Last week, we introduced the Perlmutter supercomputer, the next-gen system at NERSC that will likely secure the #5 spot on the Top 500 list of the world’s most powerful machines. In that piece we kept the conversation about compute and capabilities but the real star of the show is in the storage wings.
With 35 petabytes, the system will be the largest all-flash storage system we’ve seen to date but scale is only one part of the story. Instead of using one of NVMe-first file systems (a WekaIO or Vast Data, for example), the NERSC team, in conjunction with system partners Cray/HPE, will keep beefing up Lustre to meet demands that include more mixed workloads than previous systems with AI/ML increasingly in the mix. This means getting Lustre to perform beyond its bandwidth performance-oriented roots and provide sufficient IOPs and metadata handling.
So far, with that file system on the floor, Glenn Lockwood, NERSC storage and HPC architect, says Lustre is humming along and taking great advantage of all flash with “good enough” IOPS and metadata performance but outstanding for the high-bandwidth work so often at the heart of HPC. He explains that while they did spend time evaluating flash-oriented file systems, every test pointed to the efficacy of Lustre and with the help of HPE/Cray and a new Lustre research center, they could fill in any gaps.
When making the choice, Lockwood says it helped that HPE/Cray offered it as a supported file system option but “in 2018, that was a fair question—why put Lustre on this shiny new NVMe? We partnered as part of the contract for Perlmutter for a center of excellence around Lustre to take full advantage of NVMe and that’s paid off, it’s on the floor today and it’s fast. Really fast.”
As for the flash-first file system vendors, they hadn’t been tested at anything near Perlmutter scale, most at that point only had a few petabytes, max, under their belts. “Very few all-flash, single namespace parallel file systems have been deployed at 30 petabytes. That, and taking a big risk on a technology that’s only gone up to a few was part of the reason we chose Lustre along with the prospect of integrating into a complex environment.”
This is not NERSC’s first foray into the world of flash on large supercomputers, but their entry point was more experimental. One the previous-generation Cori supercomputer, NERSC, along with Los Alamos National Lab were blazing trails for the burst buffer. Each had over a petabyte of all-flash burst buffer that let them test the concept and the requirements for flash at scale. However, despite all the talk about what burst buffers might do for storage performance and efficiency over the last several years, it was functional but it took some extra effort from users for real benefit.
“In the years that followed [that burst buffer installation] we were able to see usage for the burst buffer and although it was proven fast and could enable new science for certain users, the fact that it’s ephemeral meant users had to explicitly manage data in and out. That provide to be enough of a barrier, especially since the Lustre file system for that machine was all disk-based and didn’t require moving data with each job.” Lockwood adds that at the time they couldn’t afford all-flash for Cori but as the planning for Perlmutter began, the equation changed rapidly.
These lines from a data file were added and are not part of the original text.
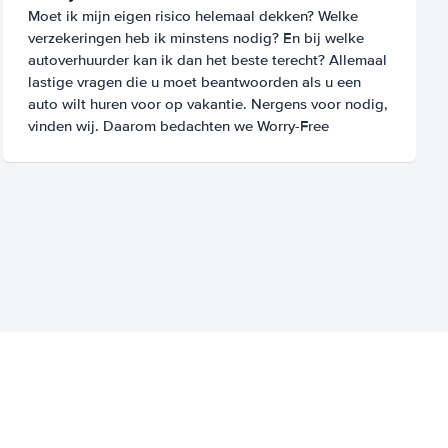
Moet ik mijn eigen risico helemaal dekken? Welke
verzekeringen heb ik minstens nodig? En bij welke
autoverhuurder kan ik dan het beste terecht? Allemaal
lastige vragen die u moet beantwoorden als u een
auto wilt huren voor op vakantie. Nergens voor nodig,
vinden wij. Daarom bedachten we Worry-Free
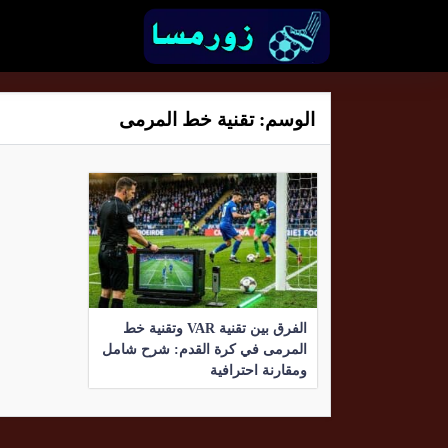
الوسم:
تقنية خط المرمى
الفرق بين تقنية VAR وتقنية خط
المرمى في كرة القدم: شرح شامل
ومقارنة احترافية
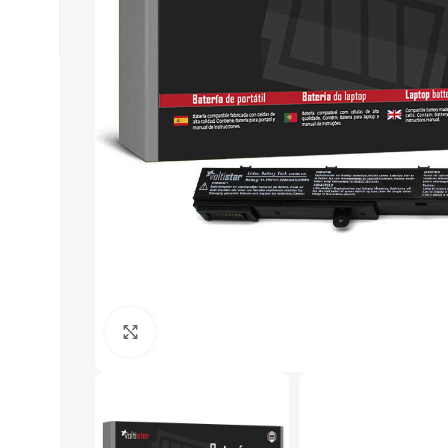
Click to enlarge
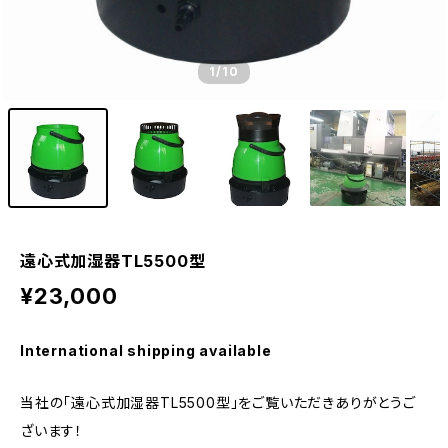
1
/10
遠心式加湿器TL5500型
¥23,000
International shipping available
当社の「遠心式加湿器TL5500型」をご覧いただきありがとうご
ざいます！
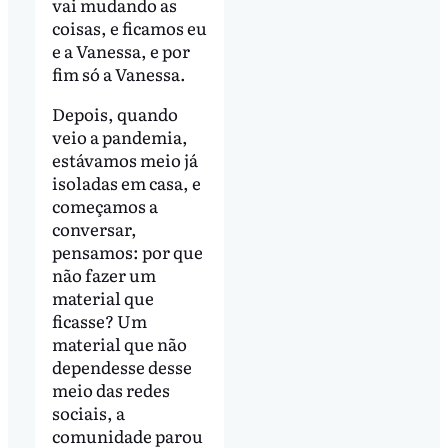
vai mudando as
coisas, e ficamos eu
e a Vanessa, e por
fim só a Vanessa.
Depois, quando
veio a pandemia,
estávamos meio já
isoladas em casa, e
começamos a
conversar,
pensamos: por que
não fazer um
material que
ficasse? Um
material que não
dependesse desse
meio das redes
sociais, a
comunidade parou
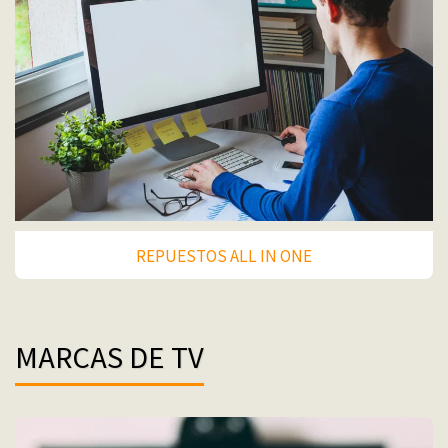
REPUESTOS ALL IN ONE
MARCAS DE TV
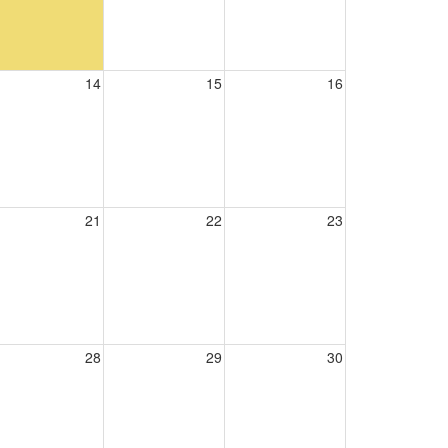
14
15
16
21
22
23
28
29
30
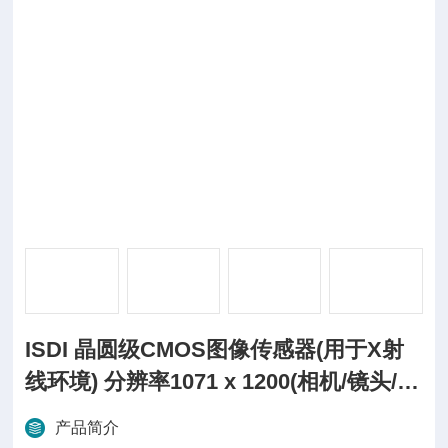
ISDI 晶圆级CMOS图像传感器(用于X射
线环境) 分辨率1071 x 1200(相机/镜头/机
器
产品简介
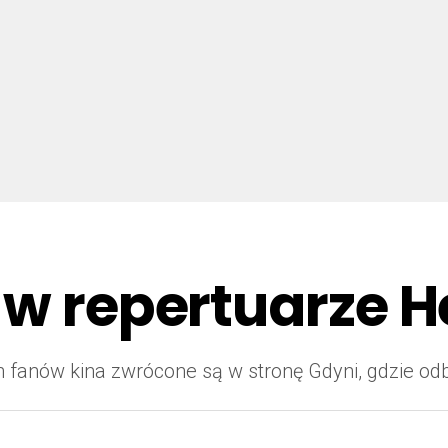
 w repertuarze He
 fanów kina zwrócone są w stronę Gdyni, gdzie odb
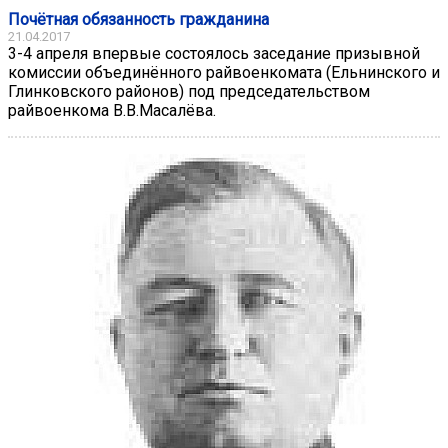
Почётная обязанность гражданина
21.04.2017
3-4 апреля впервые состоялось заседание призывной
комиссии объединённого райвоенкомата (Ельнинского и
Глинковского районов) под председательством
райвоенкома В.В.Масалёва.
Lockwood and team kept tight track of the evolving costs of flash in 2018 as it planned the Perlmutter machine with Cray/HPE.
“We used the best availability industry information about commodity pricing for flash and followed that on a quarterly basis through the ups and downs of the shift from 2D to 3D NAND and established a good sense of projected cost. Then we did a bit of gambling. We shared the risk with HPE and agreed we’d set a price for flash we’d pay based on what we thought 2020 would bring and if it was off, we’d revisit.” As it turned out, they were right on the money and the cost of that all-flash system is now just 10-15% of the total system acquisition—right in line with historic cost breakdowns for other big machines at NERSC like Cori and Edison.
“The tradeoff is that the capacity is now as big, relatively at least, at Cori, which had 30PB of disk while Perlmutter is 3-4X more capable but only has 35 petabytes of flash but to make ourselves comfortable, we took a look at our workloads and found 30 petabytes was sufficient.”
Right now, those tradeoffs, from the file system (one designed with NVMe in mind versus a more standard parallel one) to the capacity and performance appear sound. Lockwood says he continues to be impressed with Lustre’s performance on the all-flash system—and surprised that even out of the gate an unoptimized test run with Lustre on flash sung. But there is still quite a bit of work to do to get the most out NERSC’s big flash investment.
“Software will continue to be the challenge. Lustre is optimized for bandwidth and the emerging contigent of workloads are IOPS and metadata intensive. There are tradeoffs in software the flash-first file system makers made but also in Lustre to get maximum bandwidth. There is no way to get those three aspects of performance –bandwidth, IOPS, and metadata—without a lot of work in software to reconfigure the underlying flash.”